# [ASSIGNMENT]
Return, from the lines below, each one that includes the word "партии".

# [Data records]
☆ ☆ ☆

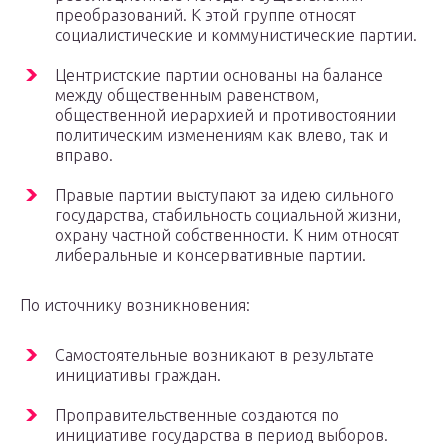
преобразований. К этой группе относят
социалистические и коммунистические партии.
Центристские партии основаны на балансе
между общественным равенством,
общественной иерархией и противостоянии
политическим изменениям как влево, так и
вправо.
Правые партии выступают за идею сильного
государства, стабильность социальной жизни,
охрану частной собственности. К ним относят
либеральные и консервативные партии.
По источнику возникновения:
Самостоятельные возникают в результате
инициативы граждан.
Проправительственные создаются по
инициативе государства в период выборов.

☆ ☆ ☆

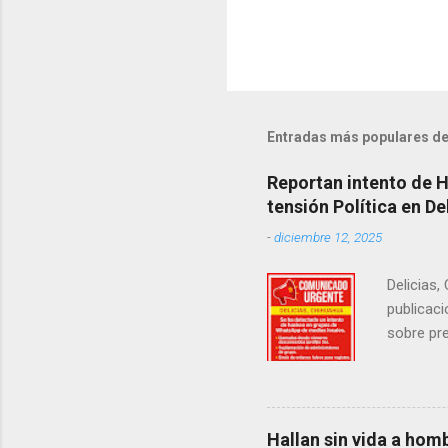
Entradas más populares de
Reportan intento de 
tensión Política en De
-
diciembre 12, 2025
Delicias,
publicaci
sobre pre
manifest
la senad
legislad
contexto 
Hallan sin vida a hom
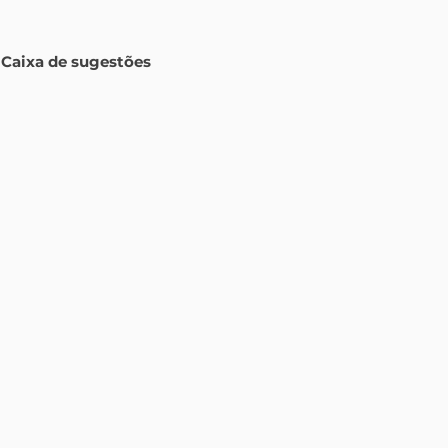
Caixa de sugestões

☆ ☆ ☆

# [TASK RESPONSE]
социалистические и коммунистические партии.
Центристские партии основаны на балансе
Правые партии выступают за идею сильного
либеральные и консервативные партии.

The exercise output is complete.